Je suis persuadé que les Chinois fabriqueront un jour leurs propres moteurs, probablement vers 2030-2035. Ils ont lancé leur propre avion, le C919. La technologie du moteur est moins accessible, mais l’Etat chinois dispose de moyens financiers considérables et a clairement défini l’aéronautique comme axe stratégique.

Qu’est-ce qui permettra alors à une entreprise wallonne comme Techspace Aero de se maintenir ?

Notre connaissance de longue date du marché, l’efficacité de notre R&D, nos partenariats avec les meilleurs motoristes du monde… Mais le premier atout reste la qualité de notre personnel et de nos ingénieurs, reconnue dans le monde entier.

Et du côté des faiblesses…

Le handicap du coût salarial est bien réel. C’est très gênant car nous souhaitons maintenir notre activité de production industrielle. Nous ne souhaitons pas nous limiter à devenir un gros bureau d’études. Car notre force est de maîtriser l’ensemble de la chaîne. Mais pour cela, il faut être compétitif. Nous avons des efforts de productivité à faire. Pas pour faire des profits faramineux que nous distribuerions à d’affreux capitalistes, mais parce que la survie de notre activité industrielle passe par là.

Plaidez-vous pour la suppression de l’indexation automatique des salaires ?

Tout à fait… [longue réflexion]. Il est important pour notre personnel de conserver son pouvoir d’achat, mais l’automaticité de l’index est inflationniste en soi. Cette année, nous avons dû réaliser un gain de productivité de 3 % pour rattraper le saut d’index. Ce n’est pas évident. Nous ne pouvons pas répercuter le coût sur nos clients, car les nouveaux moteurs se vendent moins cher que les anciens. Le deuxième point très négatif est psychologique : le personnel a l’impression de n’avoir rien reçu alors qu’il a été augmenté de 2,99 %. En outre, une approche différentielle permet de mieux motiver.

C’est bientôt la rentrée universitaire. Allez-vous regarder avec angoisse le nombre d’inscrits dans les facultés scientifiques ?

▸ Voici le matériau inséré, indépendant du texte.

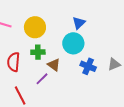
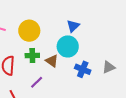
brown triangle: (54, 65) -> (52, 61), moved

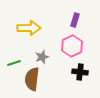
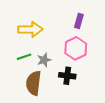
green line: (14, 63) -> (24, 57), moved
black cross: (80, 72) -> (67, 76), moved

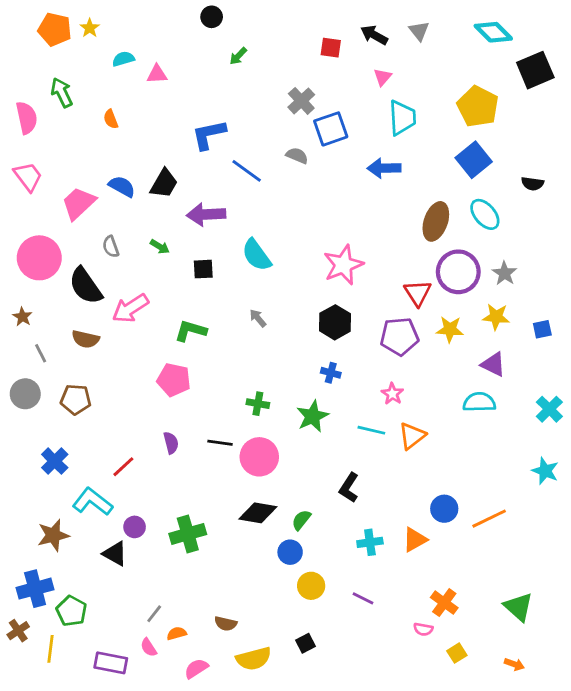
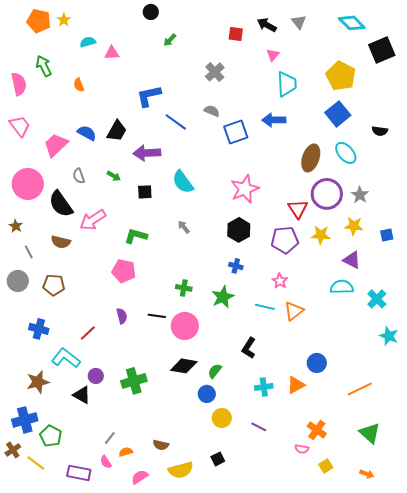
blue square: (331, 129) -> (236, 132), moved
cyan cross: (549, 409) -> (377, 299), moved
blue cross: (55, 461) -> (39, 329), turned -30
orange line: (489, 519) -> (360, 389), moved
yellow line: (50, 649) -> (36, 463), turned -60

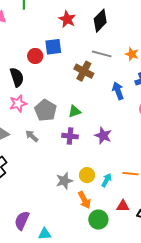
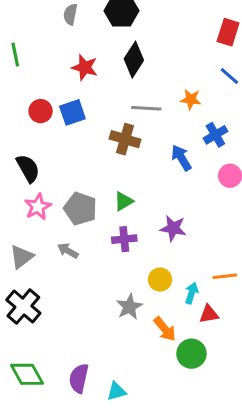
red circle: (35, 56) -> (41, 111), moved
yellow circle: (87, 175) -> (160, 280), moved
red triangle: (123, 206) -> (209, 314), moved

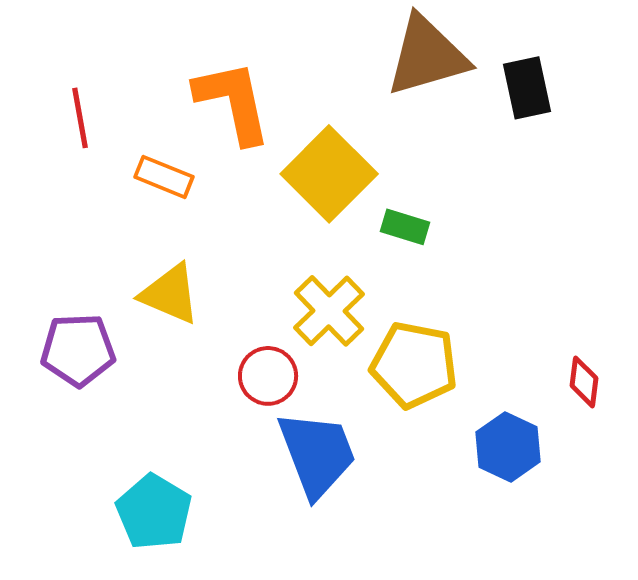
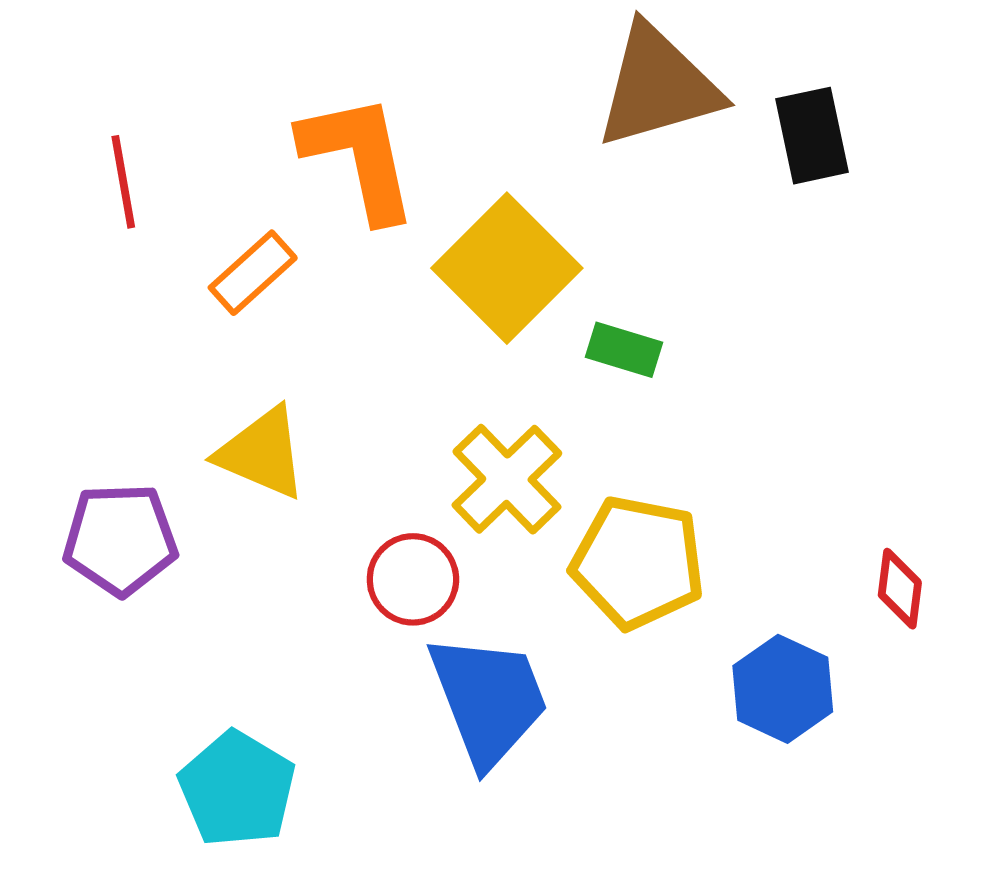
orange rectangle: (164, 177) -> (253, 273), turned -64

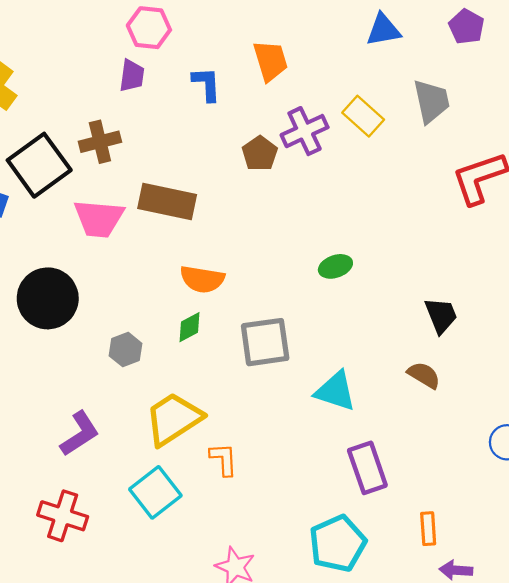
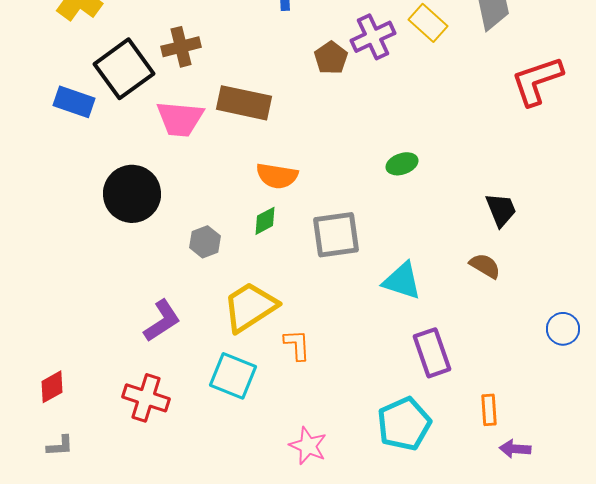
cyan square: (155, 492) -> (233, 376), turned -30

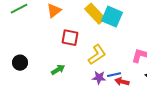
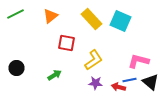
cyan square: (112, 17) -> (120, 21), moved
blue line: (114, 75) -> (130, 80), moved

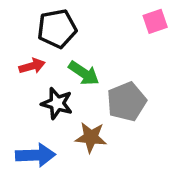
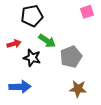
red arrow: (32, 66) -> (14, 44), moved
brown star: (91, 137) -> (78, 89), moved

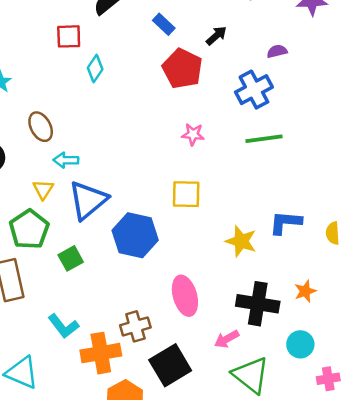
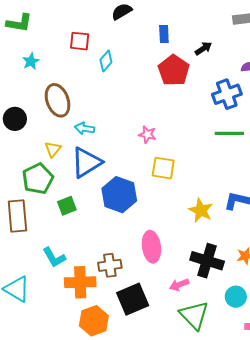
blue rectangle: (164, 24) -> (164, 34), turned 36
red square: (69, 36) -> (80, 41), moved
brown ellipse: (41, 127) -> (58, 100), size x1.4
pink star: (193, 134) -> (147, 134), moved
cyan arrow: (66, 160) -> (85, 128), moved

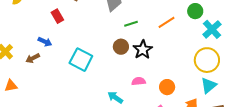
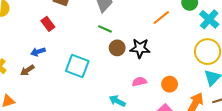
green line: (131, 24) -> (105, 29), moved, turned 48
blue arrow: (45, 42) -> (38, 52), turned 144
black star: (143, 50) -> (140, 48), turned -30

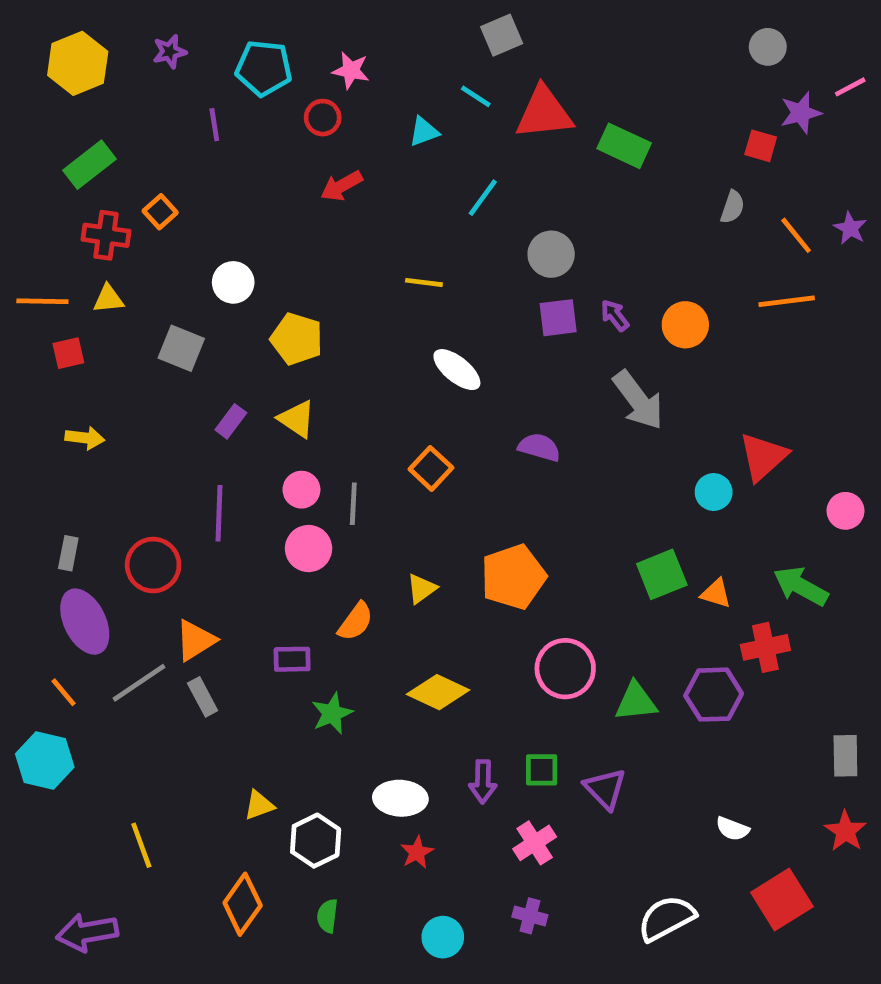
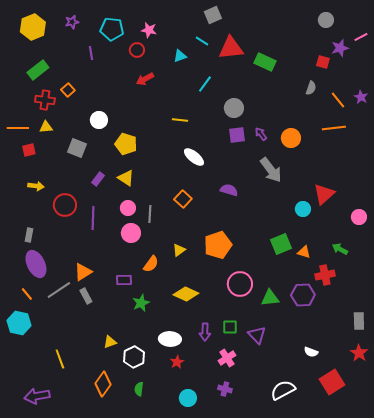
red circle: (153, 565) -> (65, 205), moved
green arrow: (801, 586) -> (340, 249), size x0.7

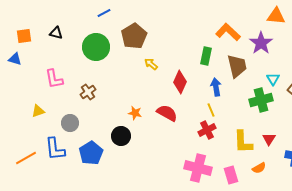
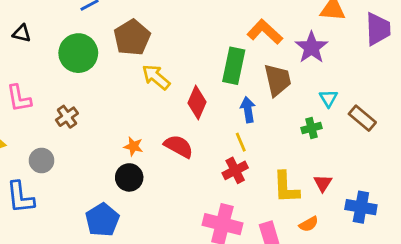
green rectangle: (206, 56) -> (234, 66), size x1.4
yellow arrow: (151, 64) -> (156, 77), size x1.5
green cross: (261, 100) -> (311, 128), size x0.6
black circle: (121, 136) -> (129, 177), moved
blue pentagon: (91, 153) -> (102, 220), moved

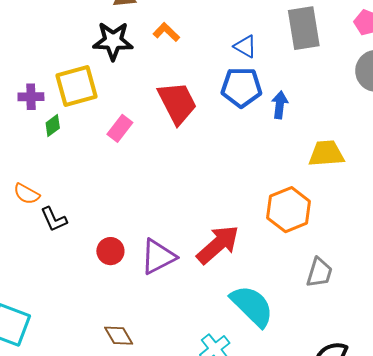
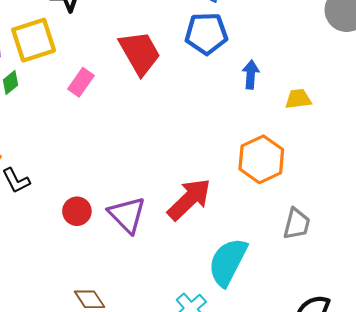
blue arrow: (280, 105) -> (251, 75), moved
yellow trapezoid: (326, 154) -> (298, 99), size x0.7
purple triangle: (158, 257) -> (127, 215), turned -45
cyan semicircle: (252, 306) -> (228, 262), turned -105

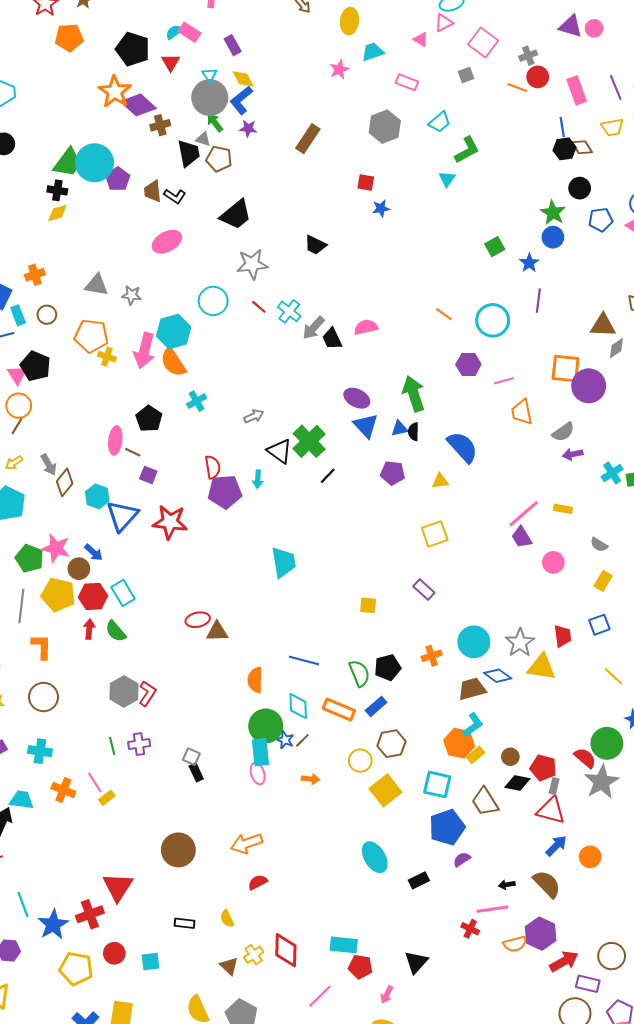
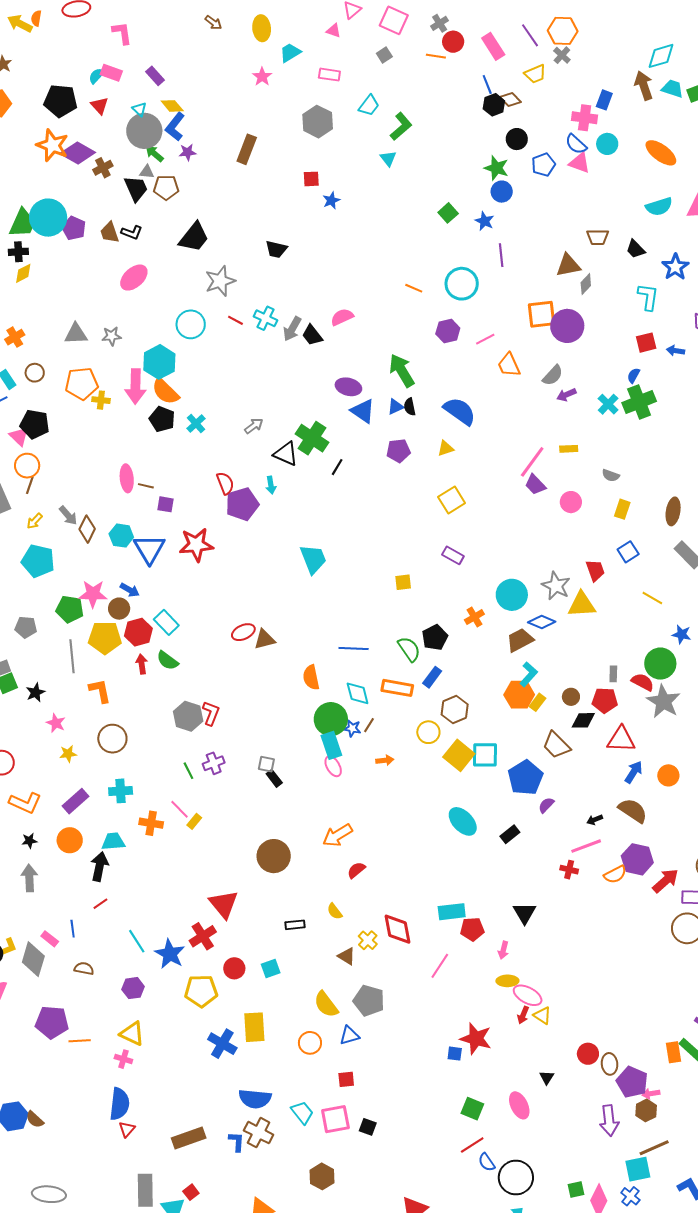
black pentagon: (149, 419) -> (162, 419), moved
cyan square: (437, 784) -> (485, 755), moved
gray rectangle: (554, 786) -> (613, 674), moved

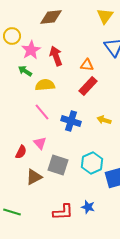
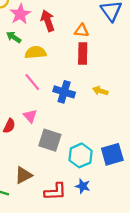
red rectangle: (88, 86) -> (83, 54), turned -42
cyan hexagon: (92, 163) -> (81, 155), moved
brown triangle: (34, 177) -> (24, 175), moved

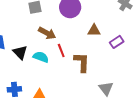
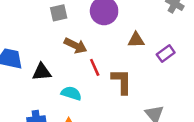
black triangle: (20, 52) -> (42, 72), turned -49
cyan semicircle: (41, 57) -> (71, 93), moved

Il est dramatique que dans un pays comme la Belgique, on ne forme pas assez d’ingénieurs civils. Si le pays avait, par miracle, un taux de croissance de 10 % l’année prochaine, on ne pourrait pas en profiter par manque de personnel qualifié. Paradoxalement, nous avons moins de difficultés à recruter des ingénieurs civils, vu notre attractivité, que du personnel ouvrier malgré le taux de chômage important dans la région…

Quel regard portez-vous sur l’économie wallonne ?

Il faut se méfier des images catastrophistes, mais il faut être réaliste. Le PIB par habitant en Wallonie est à 75 % de la moyenne européenne. On a perdu un grand nombre d’emplois industriels au cours des trentes dernières années. Le défi est immense. Mais je vois un certain nombre de points positifs : le plan Marshall, qui a mis l’accent sur l’innovation et qui a fédéré une série de forces. Par ailleurs, il me semble que le Wallon commence à avoir une vision positive des entrepreneurs. C’est très important. Enfin, quelle que soit leur couleur politique, nos hommes politiques parviennent à trouver un consensus sur un certain nombre de priorités.

Vous parliez de l’emploi industriel. Compte tenu de la forte reprise des commandes, allez-vous réellement grossir vos effectifs ?

Non. Ils vont légèrement augmenter sans exagération. Nous allons sous-traiter davantage tout en gardant en interne les produits complexes. Nous nous battrons toujours pour maintenir l’activité industrielle.

Qui d’autre en Wallonie pourrait recréer de l’emploi industriel ?

Des sociétés spécialisées dans les matériaux composites, des acteurs de pointe dans le secteur mécanique, des experts du contrôle de qualité sophistiqué. Et il ne faut pas désespérer de la sidérurgie, pour autant qu’elle fasse des produits nobles avec plus de valeur ajoutée.